На минуточку, 1978 год! По телевизору «Вечный зов», в газетах Леонид Брежнев, в журналах ангелоподобный секретарь райкома спорит с богоподобным секретарем обкома о видах на урожай.
Рассказ выстрелил. О нем заговорили. Как-то вполголоса. Как о Солженицыне. Вообще-то, выпирала антисоветчина: как это зародыш не хочет родиться в благословенный советский мир? Прозвучал даже приговор незабвенного Гены: «Сделать аборт и дело с концом!» Андрей принимал славу, как и положено гению: «Хулу и похвалу приемли равнодушно». Ведь он был ее достоин, как говорят нынче в рекламах.
Одно плохо, кроме советского искусства и литературы, Андрей презирал еще и советских женщин. Насколько я помню, в вымышленной Англии у него была вымышленная возлюбленная с чахоточным румянцем по имени Алиса. Конечно, какая-нибудь смешливая здоровая толстомясая Нюра с Тамбовщины рядом не стояла с Алисой, но Андре категорически отвергал всех. Позже я выяснил, что шансы имели: а) худенькие и темненькие, б) с болезненной бледностью, в) с огромными глазами, в которых застыла печаль и скука, г) желательно с суицидальными наклонностями, д) со шрамами на запястьях от бритвы. Знание английского языка приветствовалось. Богатые родители тоже.

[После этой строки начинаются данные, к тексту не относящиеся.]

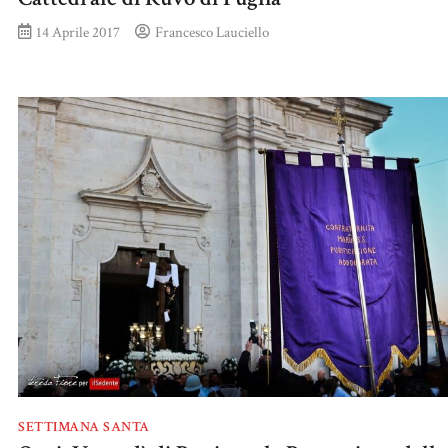
14 Aprile 2017
Francesco Lauciello
SETTIMANA SANTA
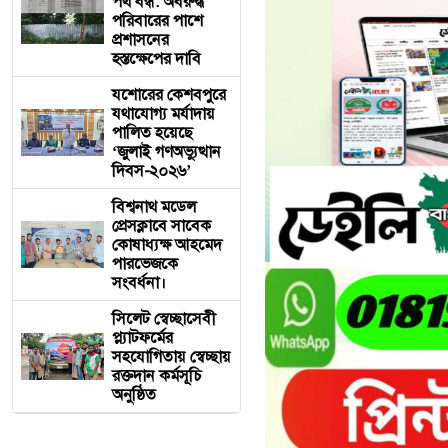
পথ বন্ধ: অবরুদ্ধ
পরিবারের পাশে
প্রশাসনের
হস্তক্ষেপের দাবি
যশোরের কেশবপুরে
যথাযোগ্য মর্যাদায়
পালিত হয়েছে
‘জুলাই গণঅভ্যুত্থান
দিবস-২০২৬’
বিশ্বনাথ মডেল
প্রেসক্লাবে সাবেক
কোষাধ্যক্ষ আহমেদ
পারভেজকে
সংবর্ধনা।
সিলেট স্বেচ্ছাসেবী
প্ল্যাটফর্মের
সহযোগিতায় স্বেচ্ছায়
রক্তদান কর্মসূচি
অনুষ্ঠিত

Опять же забегая вперед, скажу — и такие встречались в Советском Союзе, и я имел даже несчастье знать одну из них довольно близко, но на нашем идеологическом курсе подобных не было. Их отстреливали еще на вступительных экзаменах, вероятно. К нам попадали только проверенные, морально стойкие, с явными признаками асексуальности или даже откровенной фригидности. Были, правда, две пухленькие еврейки с завиточками на висках, Марина и Софья, которые с трудом топили свой темперамент в учебе и общественной работе. Когда Марина в аудитории склонялась передо мной, опираясь локтями на стол и выставив свой зад, я чувствовал, как встают дыбом волоски на моей коже и больно становится в трусах. Выпрямившись и оглянувшись, Марина как бы спрашивала: «Ну и долго мы еще будем му-му... валять? Пора бы уж очнуться».
Я, быть может, и очнулся бы, но Андрей был категорически против. Я потерял бы друга, если бы окунулся в простой советский блуд. Влюбиться в однокурсницу? А потом поделиться своими чувствами? Это было так же нелепо, как если бы я стал читать в «Петрополе» вслух «Целину» Брежнева.